• [DIRECTIONS FOR THIS TASK]: Could you restate exactly the lines that begin at the line with "weigeren, behalve de" and end at the final line of the data?

• [MATERIAL FOR THIS EXERCISE]:

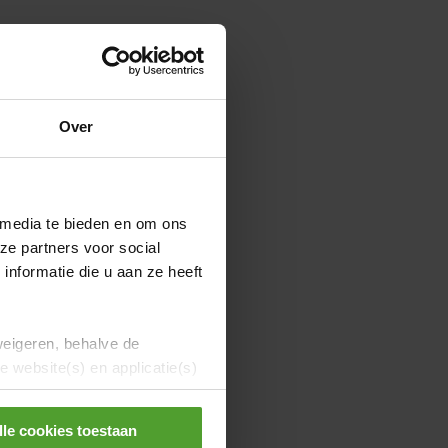
Over
 media te bieden en om ons
ze partners voor social
nformatie die u aan ze heeft
weigeren, behalve de
 website(s) en applicatie(s)
lle cookies toestaan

• [ANSWER BELOW]:
weigeren, behalve de
 website(s) en applicatie(s)
lle cookies toestaan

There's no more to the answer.